A Study of Epcoritamab and Ibrutinib in People With Central Nervous System Lymphoma (CNSL)

Not Applicable

Not yet recruiting

• Conditions: Primary Central Nervous System Lymphoma (PCNSL); Primary Central Nervous System Lymphoma; Refractory Primary Central Nervous System Lymphoma; Relapsed Primary Central Nervous System Lymphoma; Central Nervous System Lymphoma; Secondary Central Nervous System Lymphoma; Secondary Central Nervous System Lymphoma (SCNSL)
• Interventions: Drug: ibrutinib; Drug: Epcoritamab

• Registration Number: NCT07082868
• Lead Sponsor: Memorial Sloan Kettering Cancer Center

Brief Summary

The purpose of this study is to find out whether the combination of epcoritamab and ibrutinib is a safe treatment approach that causes few or mild side effects in people with relapsed/refractory primary central nervous system lymphoma (PCNSL) or secondary central nervous system lymphoma (SCNSL).

Detailed Description

Not available

Study Timeline

• Status Verified: 2025-07
• Study First Submitted: 2025-07-17
• Study First Submitted QC: 2025-07-17
• Last Update Submitted: 2025-07-17
• Study First Posted: 2025-07-24
• Last Update Posted: 2025-07-24
• Study Start: 2025-08-18
• Primary Completion: 2028-08
• Study Completion: 2028-08-01

Recruitment & Eligibility

• Status: NOT_YET_RECRUITING
• Sex: All
• Target Recruitment: 26

Inclusion Criteria

• >/= 18 years of age on the day of consenting to the study.

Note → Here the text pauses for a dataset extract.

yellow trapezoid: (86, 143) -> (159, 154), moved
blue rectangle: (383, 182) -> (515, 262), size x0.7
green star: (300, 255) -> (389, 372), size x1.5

• Histologically documented DLBCL at enrolling institution (biopsy or CSF samples in PCNSL; biopsy of CNS or non-CNS sample in SCNSL)

• Participants must have an ECOG performance status of 0, 1, or 2.

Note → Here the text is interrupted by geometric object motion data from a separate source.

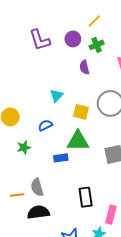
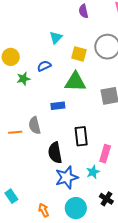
green star: (24, 147) -> (23, 79), moved
blue rectangle: (61, 158) -> (58, 106), moved
black semicircle: (38, 212) -> (55, 153), moved, turned -95

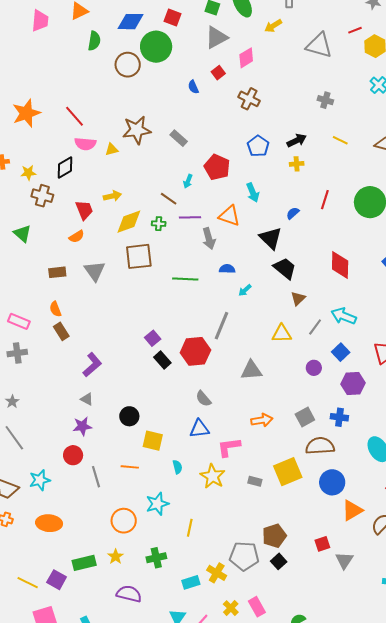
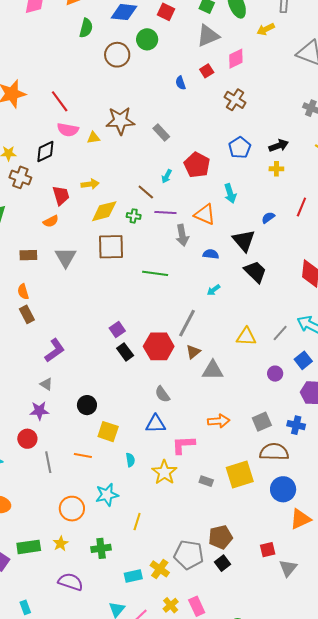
green circle: (156, 47) -> (147, 39), size x0.7
blue semicircle: (227, 269) -> (211, 254), moved
brown triangle: (298, 298) -> (193, 352), moved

• Participants must have adequate bone marrow and organ function shown by:

  • Absolute neutrophil count (ANC) ≥ 1 x 109/L
  • Platelets ≥ 75 x 109/L and no platelet transfusion within the past 21 days prior to study consent
  • Hemoglobin (Hgb) ≥ 8 g/dL and no red blood cell (RBC) transfusion within the past 21 days prior to study consent
  • International Normalized Ratio (INR) ≤ 1.5 and PTT (aPTT) ≤ 1.5 times the upper limit of normal (unless receiving anticoagulation)
  • Alanine aminotransferase (ALT) and aspartate aminotransferase (AST) ≤ 3 times the upper limit of normal
  • Serum bilirubin ≤ 1.5 times the upper limit of normal; or total bilirubin ≤ 3 times the upper limit of normal with direct bilirubin within the normal range in patients with well documented Gilbert Syndrome.
  • Creatinine clearance (CLCr) ≥ 30 ml/min (based on the following formular Creatinine clearance= ((140-age)*wt)/(creatinine*72); multiply by 0.85 for women)

• Women of reproductive potential must agree to use highly effective methods of birth control during the period of therapy and for 30 days after the last dose of the study drug. Men who are sexually active must agree to use highly effective contraception during the period of therapy and for 3 months after the last dose

• Female subjects of childbearing potential must have a negative serum pregnancy test upon study entry. See section on Pregnancy and Reproduction.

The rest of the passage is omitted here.